New York took an important step towards a renewed public confidence when Gov. Andrew Cuomo granted my office that power in early July. However, the crisis of confidence is rooted in far more than those rare, tragic cases in which a civilian dies during an encounter with the police. Serious structural issues must be addressed if all our citizens are expected to feel that our system provides equal justice under law. Without reform, we are consigning an entire generation of young, predominantly African-American men to incarceration with little hope of a successful future.
Meaningful reform is possible—and it works.
Take, for example, our reforms of the draconian Rockefeller drug laws. Back in 2009, critics said those reforms would spur a crime wave. One columnist called my reform bill “the drug dealer protection act.” Six years later, crime rates are down. Recidivism is down. The prison population is shrinking. And New York taxpayers are saving millions each year on the costs of trying and imprisoning non-violent drug offenders.
The success of the Rockefeller reforms highlighted just how far we still have to go in New York. Our system still ensnares far too many young people and continues to heap punishment on offenders long after they have served their time.
At every step of the process—in encounters with police, bail and sentencing decisions and re-entry options after release—we can adopt evidence-based practices that will reduce both crime and our prison population.
For many young people, their first contact with the criminal justice system is not a police stop on the street. Instead, it’s in a classroom, where a minor disciplinary infraction (one that used to warrant a call to the principal’s office) now gets a call to local police.
In those cases in which our children do end up in the system, they should be treated as children. After the governor and Legislature failed to agree on a “Raise the Age” proposal this past session, New York remains one of only two states that automatically treats 16- and 17-year-olds as adults. This policy is unconscionable.
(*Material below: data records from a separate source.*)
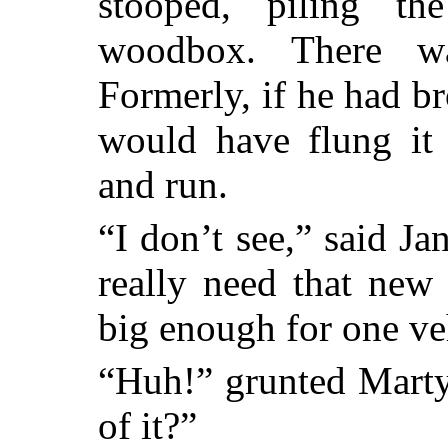
stooped, piling t
woodbox. There w
Formerly, if he had br
would have flung it 
and run.
“I don’t see,” said J
really need that new
big enough for one ve
“Huh!” grunted Marty
of it?”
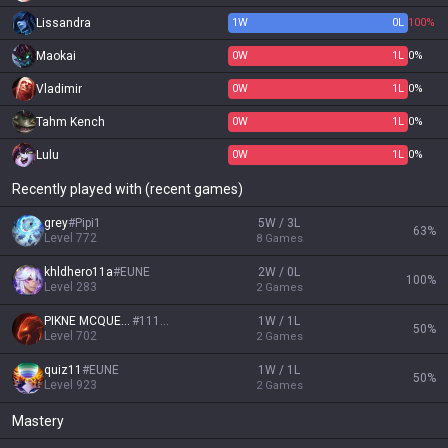
Lissandra
1
W
0
L
100%
Maokai
0
W
1
L
0%
Vladimir
0
W
1
L
0%
Tahm Kench
0
W
1
L
0%
Lulu
0
W
1
L
0%
Recently played with (recent games)
grey
#
Pipi1
5W / 3L
63
%
Level
772
8
Games
khldhero11a
#
EUNE
2W / 0L
100
%
Level
283
2
Games
PIKNE MCQUEEN
#
11111
1W / 1L
50
%
Level
702
2
Games
quiz11
#
EUNE
1W / 1L
50
%
Level
923
2
Games
Mastery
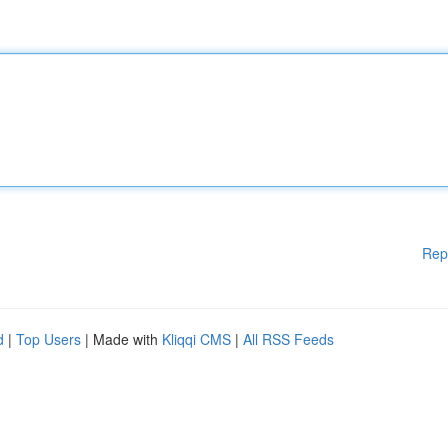
Rep
d
|
Top Users
| Made with
Kliqqi CMS
|
All RSS Feeds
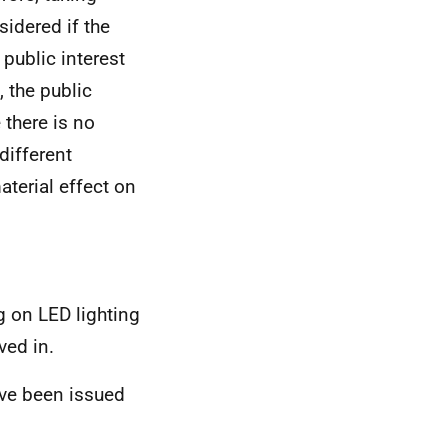
sidered if the
 public interest
 the public
 there is no
different
aterial effect on
g on LED lighting
ved in.
ve been issued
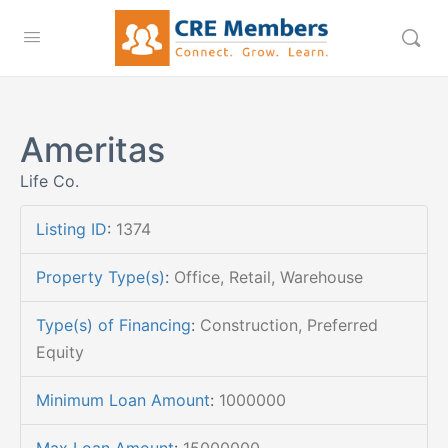
Ameritas
Life Co.
Listing ID
:
1374
Property Type(s)
:
Office, Retail, Warehouse
Type(s) of Financing
:
Construction, Preferred
Equity
Minimum Loan Amount
:
1000000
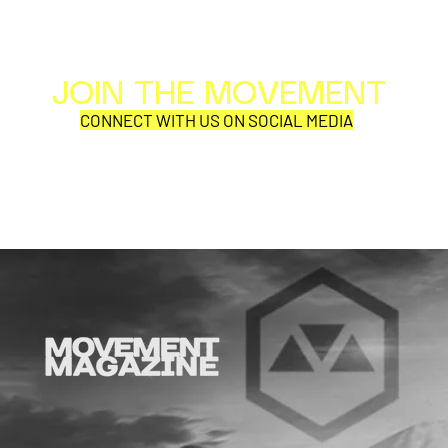
JOIN THE MOVEMENT
Al
Per
CONNECT WITH US ON SOCIAL MEDIA
COR
SYNOBYTE interview
Why is thi
aD'ORCabl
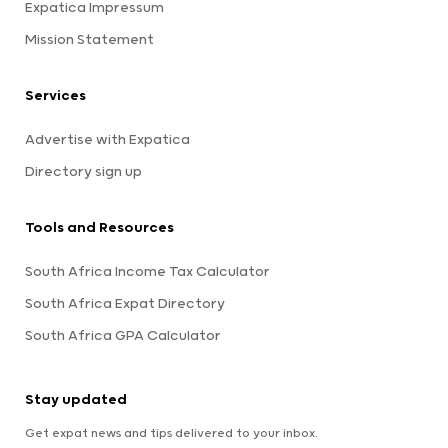
Expatica Impressum
Mission Statement
Services
Advertise with Expatica
Directory sign up
Tools and Resources
South Africa Income Tax Calculator
South Africa Expat Directory
South Africa GPA Calculator
Stay updated
Get expat news and tips delivered to your inbox.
When a system treats young people this way—especially boys of color—it is no wonder the crisis of confidence endures and grows.
Restoring trust between police and the communities they serve is crucial to solving this crisis in the long run. That is why New York should follow the lead of the U.S. Department of Justice and the recommendation of the National District Attorneys Association and videotape police interviews with suspects once they are in custody.
Once they are charged, too many poor New Yorkers find themselves trapped by our unjust bail system. Unable to pay for bail, they languish in Rikers Island or other jails while they await trial, regardless of guilt.
Many interesting bail reform proposals are circulating in both the city and the state. My friends in government must move forward on those reforms.
Finally, once formerly incarcerated New Yorkers have paid their debts to society, they must be given the chance to re-enter society as productive, responsible citizens. Connecting them to jobs, housing and education is critical to driving down recidivism. My office is working with both employers and colleges to ensure New Yorkers who have earned a second chance can get one.
In all the years I have worked to reform our criminal justice system, I have never been as hopeful as I am today that we can finally tackle the big structural challenges.
The political climate is ripe for reform. It is time for New York to lead.
Eric T. Schneiderman is the attorney general of the state of New York.